> Data for processing:
'''
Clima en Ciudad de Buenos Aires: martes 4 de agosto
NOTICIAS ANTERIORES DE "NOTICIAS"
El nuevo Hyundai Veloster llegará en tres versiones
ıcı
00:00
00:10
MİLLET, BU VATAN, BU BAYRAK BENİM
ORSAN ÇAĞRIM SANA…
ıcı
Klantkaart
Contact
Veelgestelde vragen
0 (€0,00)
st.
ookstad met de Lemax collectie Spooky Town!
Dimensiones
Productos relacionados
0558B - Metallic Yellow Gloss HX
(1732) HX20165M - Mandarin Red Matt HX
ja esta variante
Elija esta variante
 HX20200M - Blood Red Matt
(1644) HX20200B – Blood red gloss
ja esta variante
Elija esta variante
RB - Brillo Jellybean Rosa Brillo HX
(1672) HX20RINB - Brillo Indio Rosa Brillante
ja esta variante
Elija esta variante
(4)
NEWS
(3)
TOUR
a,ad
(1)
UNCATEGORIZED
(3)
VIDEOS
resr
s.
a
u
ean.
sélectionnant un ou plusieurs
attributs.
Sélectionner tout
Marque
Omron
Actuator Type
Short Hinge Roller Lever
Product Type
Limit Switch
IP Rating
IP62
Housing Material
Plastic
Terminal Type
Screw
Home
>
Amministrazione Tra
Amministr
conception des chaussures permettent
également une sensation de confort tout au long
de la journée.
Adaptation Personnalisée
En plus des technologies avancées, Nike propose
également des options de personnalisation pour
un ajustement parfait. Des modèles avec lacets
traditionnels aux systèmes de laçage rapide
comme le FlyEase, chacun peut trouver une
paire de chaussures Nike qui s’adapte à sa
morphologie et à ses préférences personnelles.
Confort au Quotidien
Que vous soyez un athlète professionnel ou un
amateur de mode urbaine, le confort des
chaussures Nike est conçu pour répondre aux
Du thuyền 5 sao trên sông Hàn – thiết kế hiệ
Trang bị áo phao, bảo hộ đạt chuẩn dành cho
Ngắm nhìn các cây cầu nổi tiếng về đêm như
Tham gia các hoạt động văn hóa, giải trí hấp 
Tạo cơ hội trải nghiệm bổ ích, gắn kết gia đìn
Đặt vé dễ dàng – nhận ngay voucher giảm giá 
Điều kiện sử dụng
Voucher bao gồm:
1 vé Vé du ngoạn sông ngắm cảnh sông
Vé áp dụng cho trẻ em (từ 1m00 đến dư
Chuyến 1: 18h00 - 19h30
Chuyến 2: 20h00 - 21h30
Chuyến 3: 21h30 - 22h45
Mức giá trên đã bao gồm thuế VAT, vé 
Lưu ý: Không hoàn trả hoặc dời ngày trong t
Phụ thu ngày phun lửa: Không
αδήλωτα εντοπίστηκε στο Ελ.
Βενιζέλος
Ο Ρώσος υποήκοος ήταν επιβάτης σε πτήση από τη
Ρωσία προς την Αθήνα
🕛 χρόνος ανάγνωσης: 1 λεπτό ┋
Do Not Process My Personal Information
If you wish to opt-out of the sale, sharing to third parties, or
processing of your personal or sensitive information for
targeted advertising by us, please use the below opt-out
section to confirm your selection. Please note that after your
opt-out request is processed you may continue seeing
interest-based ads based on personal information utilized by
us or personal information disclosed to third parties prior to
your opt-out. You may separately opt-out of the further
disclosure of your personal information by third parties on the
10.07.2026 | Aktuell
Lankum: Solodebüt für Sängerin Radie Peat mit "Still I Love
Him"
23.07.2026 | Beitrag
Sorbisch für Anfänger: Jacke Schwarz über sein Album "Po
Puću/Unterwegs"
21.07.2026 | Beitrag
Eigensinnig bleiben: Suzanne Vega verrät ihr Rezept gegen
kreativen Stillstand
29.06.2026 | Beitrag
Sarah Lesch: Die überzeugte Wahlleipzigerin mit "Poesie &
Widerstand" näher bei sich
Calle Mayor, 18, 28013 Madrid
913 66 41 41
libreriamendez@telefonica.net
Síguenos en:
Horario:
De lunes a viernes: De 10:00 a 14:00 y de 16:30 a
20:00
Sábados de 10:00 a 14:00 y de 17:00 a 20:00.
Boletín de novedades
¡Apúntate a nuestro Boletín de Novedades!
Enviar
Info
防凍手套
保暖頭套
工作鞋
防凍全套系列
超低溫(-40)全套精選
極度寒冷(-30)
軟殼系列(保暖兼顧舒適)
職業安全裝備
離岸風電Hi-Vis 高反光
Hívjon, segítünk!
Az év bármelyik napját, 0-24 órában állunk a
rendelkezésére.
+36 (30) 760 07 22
'''
> Exercise: Check the entries above line by line and return each one containing the word "Nike".

> Answer section:
En plus des technologies avancées, Nike propose
paire de chaussures Nike qui s’adapte à sa
chaussures Nike est conçu pour répondre aux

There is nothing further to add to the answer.